When I first encountered the Fallacies of Distributed Computing I felt relieved. At last, all of the thoughts that were swirling around my head concerning the problems I’d had when building numerous distributed systems were all there in a neat list. Articles that built on the basic list, such as this one by A Rotem-Gal-Oz, provide such clarity that one would think that it would be impossible to make the same mistakes again.
So why is it, time and time again, people design and build distributed systems as though the whole thing will be self-contained on a single server? Often the reason you’ll hear is “this system is too simple to have to worry about those things”.
So lets look at these typical simple systems:
- Client Server: This may be desktop machines talking to a remote server, or web applications where users connect over the Internet. Multiple nodes have to talk to one another.
- N-Tier: Redundancy is likely a concern so a logical tier may be made up of multiple physical servers. Even more nodes need to talk to one another.
- Shared Database: In all but the most trivial situations data will be shared between users via a common database. This is a separate node in a distributed application. More nodes.
- Storage: Storage itself can be a further networked node. When high performance databases use SANs there are network connections between the database servers and SAN devices. Even more nodes.
This list is quite an historical look at things. Today all modern applications are distributed
- Classic dynamic web applications where users connect to servers over HTTP
- Single page applications where client side libraries are regularly communicating to the server to update page fragments
- Mobile applications where the network between client and server is unreliable
- Microservices based applications where almost all activity is made up of many services coordinating over a network.
Building modern applications is complex so as humans we have a natural tendency to create simple mental models. The models we make need to be reasonable to the individual and are heavily based on previous experience. It is no coincidence that early remote procedure calling frameworks attempted to simulate making in-process calls. It was a model that was well understood.

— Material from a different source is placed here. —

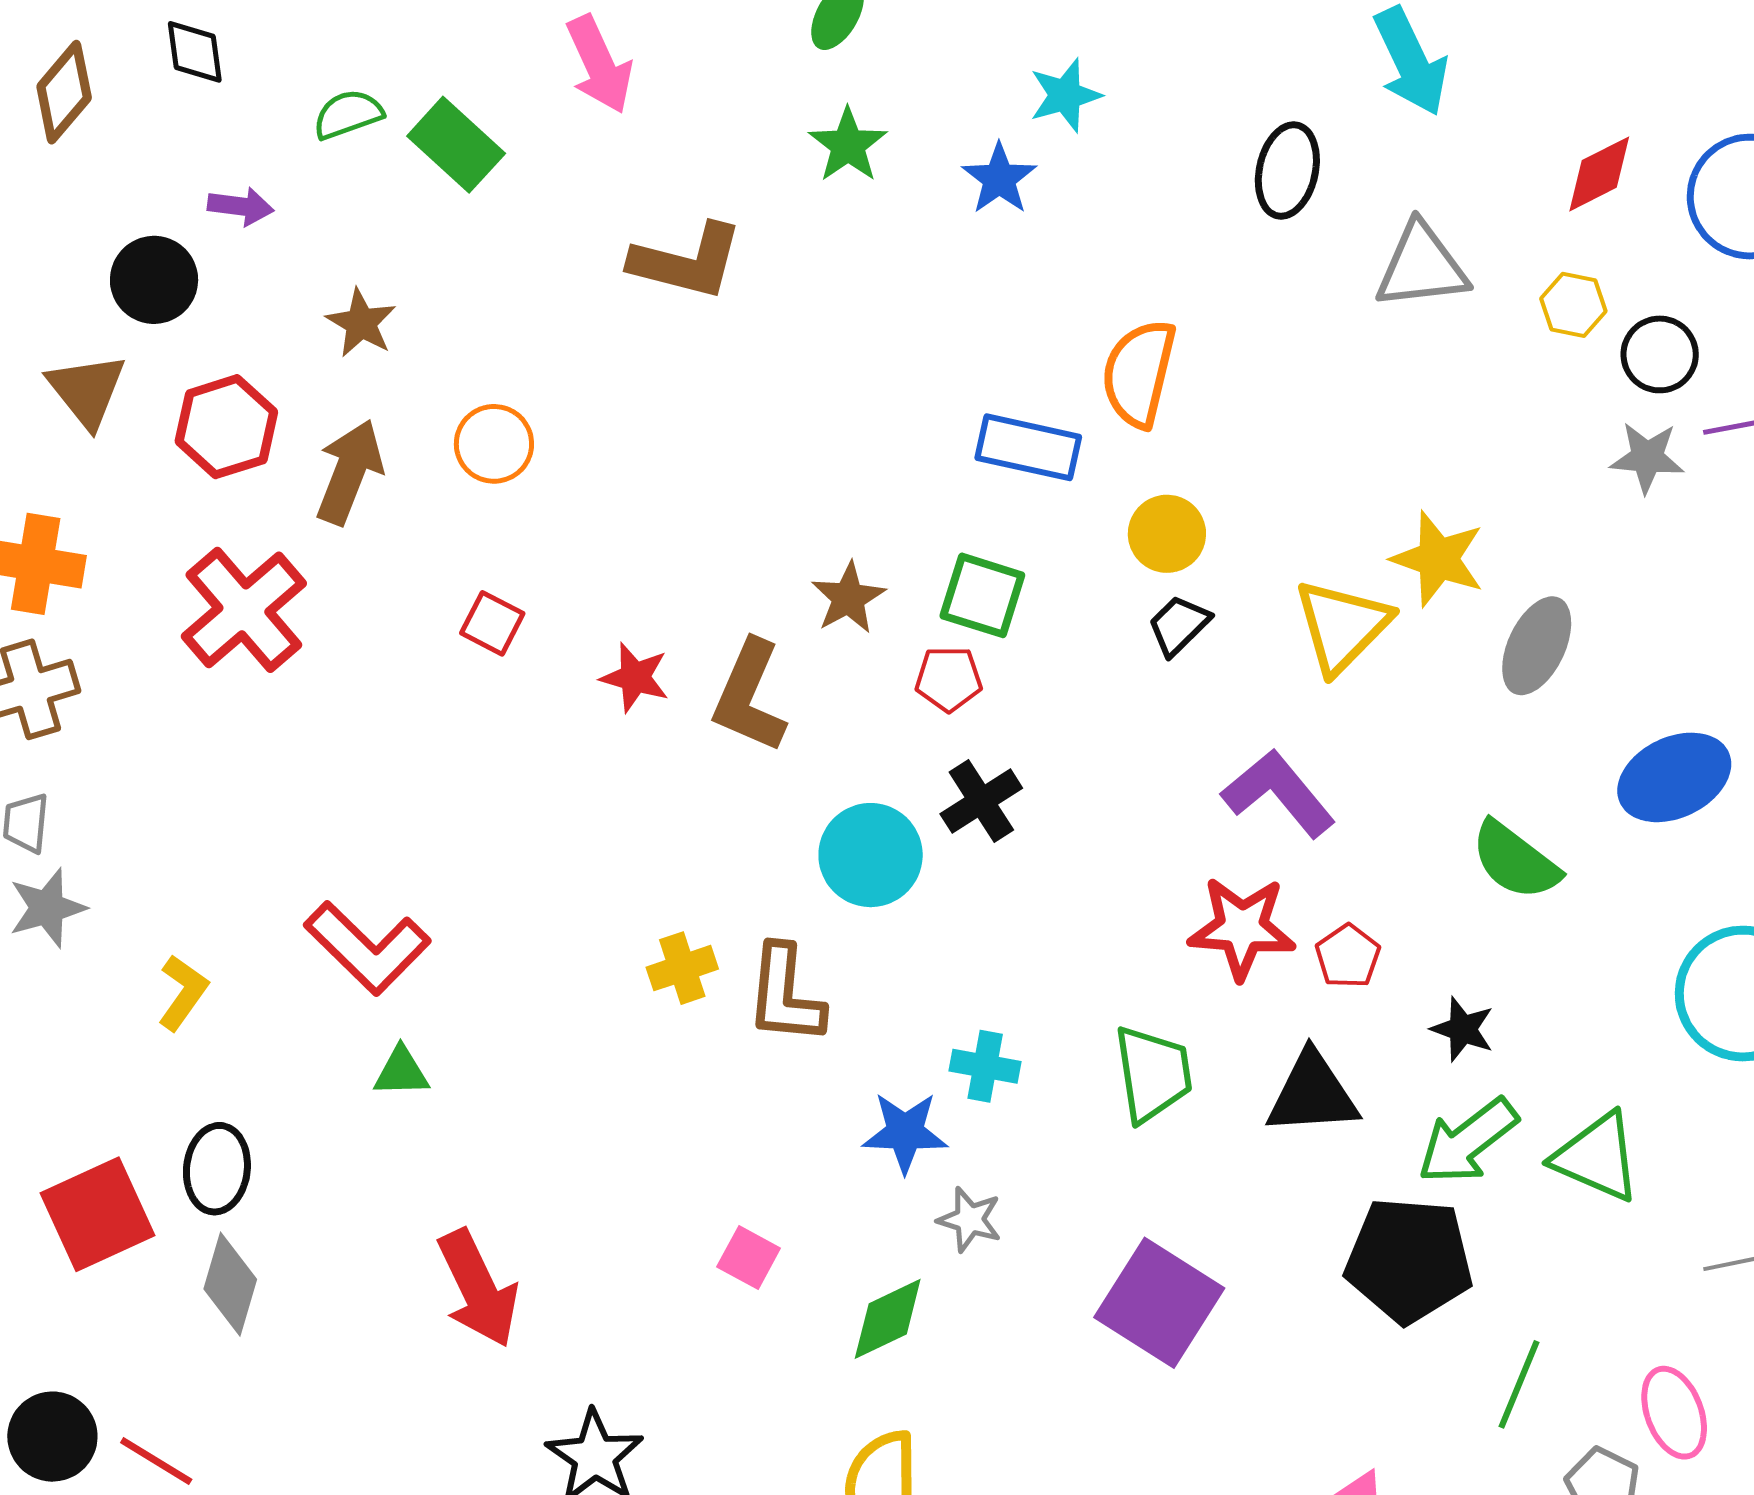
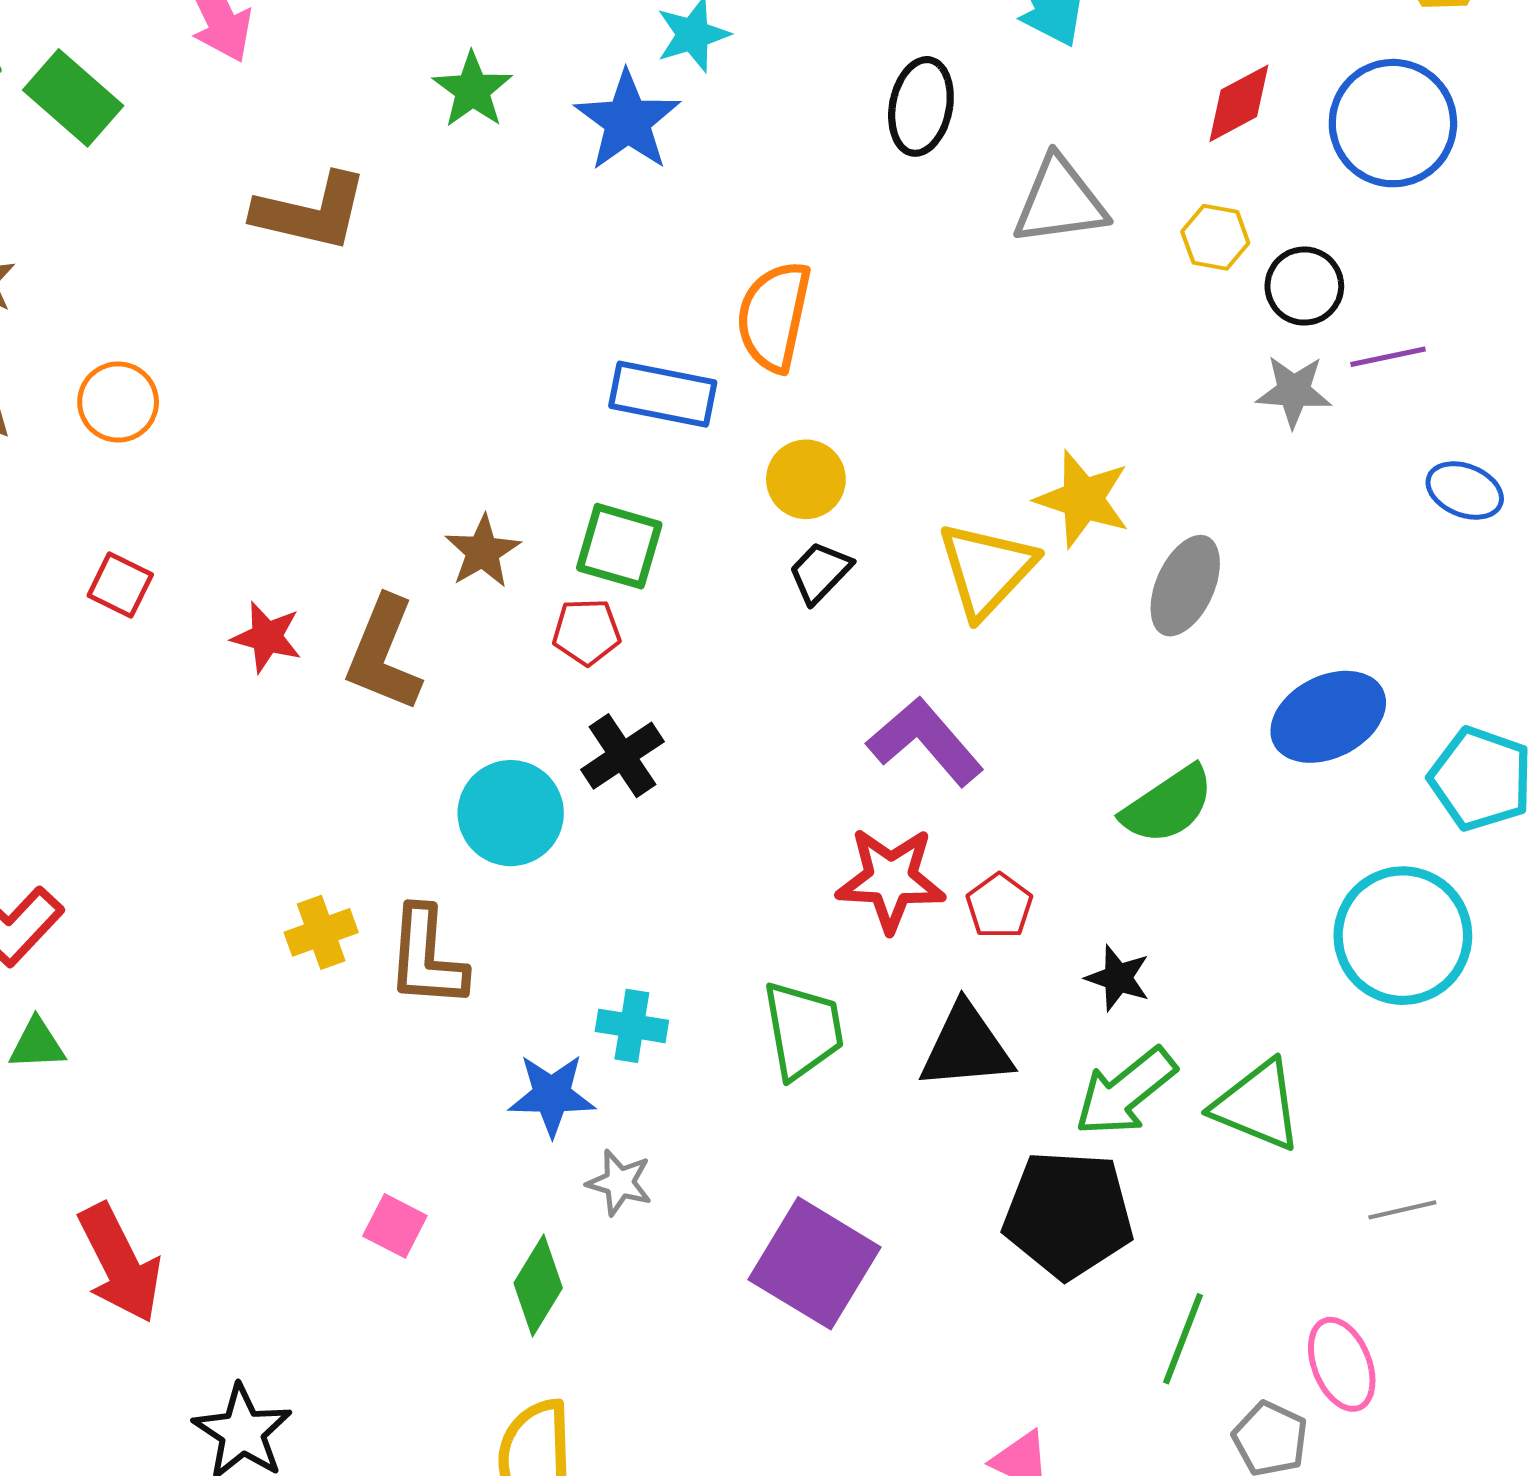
blue star: (999, 179) -> (627, 121), size x1.4
green semicircle: (1515, 861) -> (1168, 805), turned -70
green diamond: (888, 1319) -> (538, 1285), turned -32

An interesting side effect of waterfall projects is that often the developer who was building the system wasn’t the same person who actually had to get the thing working once it was in a staging or a production environment where there was a realistic number of servers. The developer happily rolled off the project, updating their mental model to something that actually didn’t work in practice.
And life is not always rosy in Agile projects…
The same mistakes can be made under the banner of YAGNI, You Aren’t Going to Need It. I worry about YAGNI because it contains a kernel of truth, but it is often expressed in a manner that makes it very easy to get you into trouble. This is particularly the case when it’s paired with other ones like “the simplest thing that could possibly work”. You hear this a lot when delivery pressure increases and when this happens, considering the fallacies are one of the first things to go. The team only think of the happy path, when latency is zero and the network is reliable and bandwidth is infinite…. Oops.
The saving grace of Agile projects is that you will see your mistakes early. The people who implemented the problems have to fix them, and they will throw away their old mental models and replace them with ones that are fit for purpose in the modern era of software applications.
Now, if only I could speed up time…